▶ **AIM OF THE TASK**
An exact copy of every entry is required, without the pictures.

====== DATA

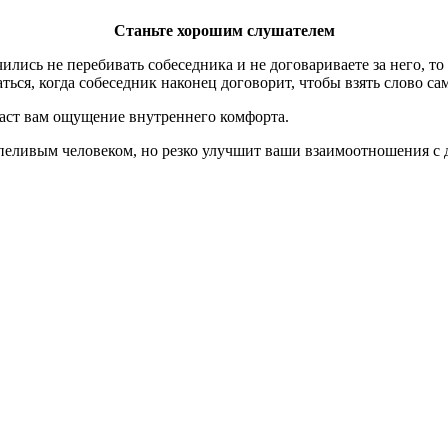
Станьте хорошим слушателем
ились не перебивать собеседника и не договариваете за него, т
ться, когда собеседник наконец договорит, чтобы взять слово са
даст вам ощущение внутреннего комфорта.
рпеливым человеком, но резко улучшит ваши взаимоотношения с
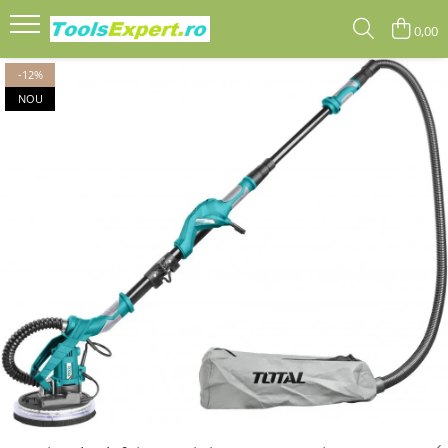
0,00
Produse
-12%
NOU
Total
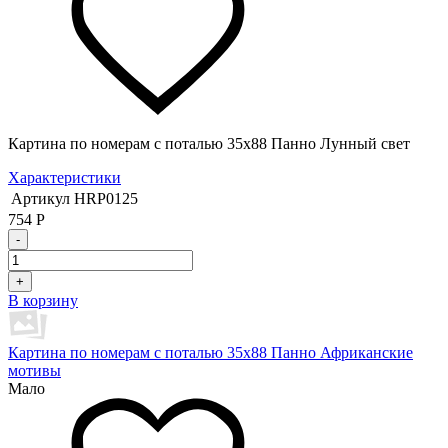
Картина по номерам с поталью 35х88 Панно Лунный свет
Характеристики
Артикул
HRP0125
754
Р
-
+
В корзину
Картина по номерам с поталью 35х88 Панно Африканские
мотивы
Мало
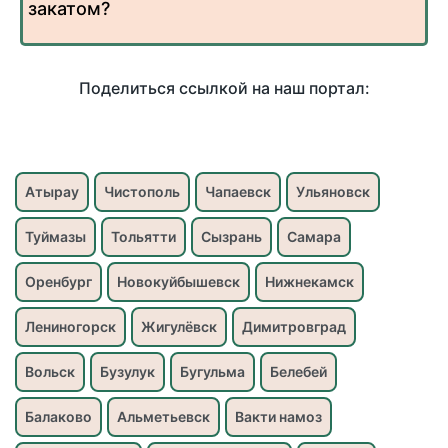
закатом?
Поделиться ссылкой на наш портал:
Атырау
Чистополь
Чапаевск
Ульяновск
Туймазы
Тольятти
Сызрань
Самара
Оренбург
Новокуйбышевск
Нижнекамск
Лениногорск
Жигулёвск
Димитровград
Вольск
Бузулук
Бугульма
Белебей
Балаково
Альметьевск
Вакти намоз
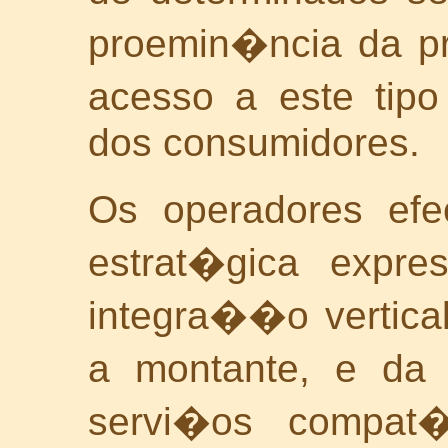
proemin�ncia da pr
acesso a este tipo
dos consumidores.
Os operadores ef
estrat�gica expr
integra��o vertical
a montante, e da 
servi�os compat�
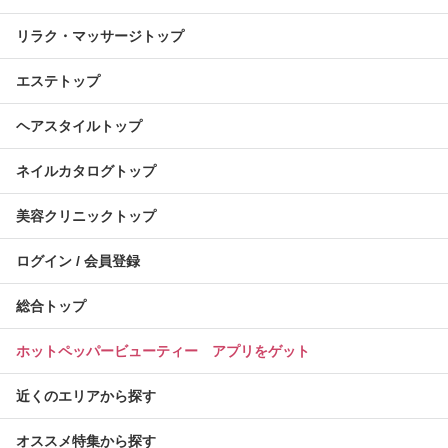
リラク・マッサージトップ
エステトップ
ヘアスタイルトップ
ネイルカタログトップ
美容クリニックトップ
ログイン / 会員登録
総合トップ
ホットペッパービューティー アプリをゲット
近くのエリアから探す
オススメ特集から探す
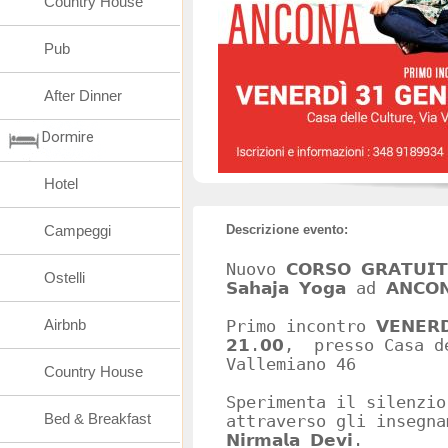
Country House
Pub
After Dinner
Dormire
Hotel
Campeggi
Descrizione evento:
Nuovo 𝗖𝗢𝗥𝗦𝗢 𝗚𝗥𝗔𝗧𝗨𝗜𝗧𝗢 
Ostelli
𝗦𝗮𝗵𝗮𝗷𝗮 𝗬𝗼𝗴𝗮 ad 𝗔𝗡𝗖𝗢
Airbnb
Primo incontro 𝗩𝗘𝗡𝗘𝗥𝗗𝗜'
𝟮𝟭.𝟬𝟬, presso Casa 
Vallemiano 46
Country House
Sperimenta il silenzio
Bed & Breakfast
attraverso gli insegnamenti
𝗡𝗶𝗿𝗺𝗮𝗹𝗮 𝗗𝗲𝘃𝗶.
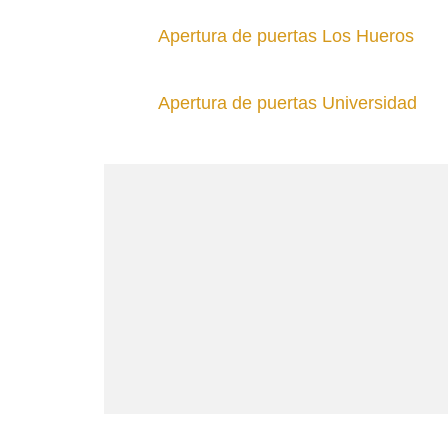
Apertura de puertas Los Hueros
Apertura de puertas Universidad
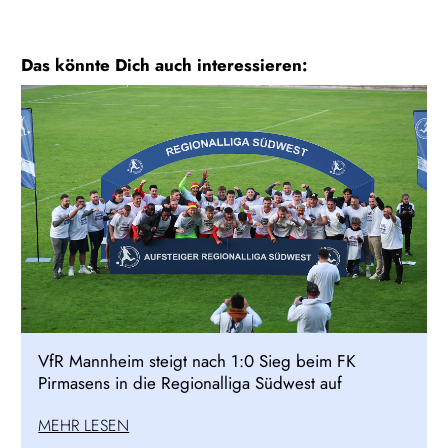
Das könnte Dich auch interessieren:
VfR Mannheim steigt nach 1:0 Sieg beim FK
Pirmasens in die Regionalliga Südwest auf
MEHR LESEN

============

▶ **TASK RESPONSE**
Станьте хорошим слушателем
ились не перебивать собеседника и не договариваете за него, т
ться, когда собеседник наконец договорит, чтобы взять слово са
даст вам ощущение внутреннего комфорта.
рпеливым человеком, но резко улучшит ваши взаимоотношения с
0,00
Produse
-12%
NOU
Total
Картина по номерам с поталью 35х88 Панно Лунный свет
Характеристики
Артикул
HRP0125
754
Р
-
+
В корзину
Картина по номерам с поталью 35х88 Панно Африканские
мотивы
Мало
закатом?
Поделиться ссылкой на наш портал:
Атырау
Чистополь
Чапаевск
Ульяновск
Туймазы
Тольятти
Сызрань
Самара
Оренбург
Новокуйбышевск
Нижнекамск
Лениногорск
Жигулёвск
Димитровград
Вольск
Бузулук
Бугульма
Белебей
Балаково
Альметьевск
Вакти намоз
proemin�ncia da pr
acesso a este tipo
dos consumidores.
Os operadores ef
estrat�gica expr
integra��o vertical
a montante, e da 
servi�os compat�
リラク・マッサージトップ
エステトップ
ヘアスタイルトップ
ネイルカタログトップ
美容クリニックトップ
ログイン / 会員登録
総合トップ
ホットペッパービューティー アプリをゲット
近くのエリアから探す
オススメ特集から探す
Country House
Pub
After Dinner
Dormire
Hotel
Campeggi
Descrizione evento:
Nuovo 𝗖𝗢𝗥𝗦𝗢 𝗚𝗥𝗔𝗧𝗨𝗜𝗧𝗢 
Ostelli
𝗦𝗮𝗵𝗮𝗷𝗮 𝗬𝗼𝗴𝗮 ad 𝗔𝗡𝗖𝗢
Airbnb
Primo incontro 𝗩𝗘𝗡𝗘𝗥𝗗𝗜'
𝟮𝟭.𝟬𝟬, presso Casa 
Vallemiano 46
Country House
Sperimenta il silenzio
Bed & Breakfast
attraverso gli insegnamenti
𝗡𝗶𝗿𝗺𝗮𝗹𝗮 𝗗𝗲𝘃𝗶.
Apertura de puertas Los Hueros
Apertura de puertas Universidad
Das könnte Dich auch interessieren:
VfR Mannheim steigt nach 1:0 Sieg beim FK
Pirmasens in die Regionalliga Südwest auf
MEHR LESEN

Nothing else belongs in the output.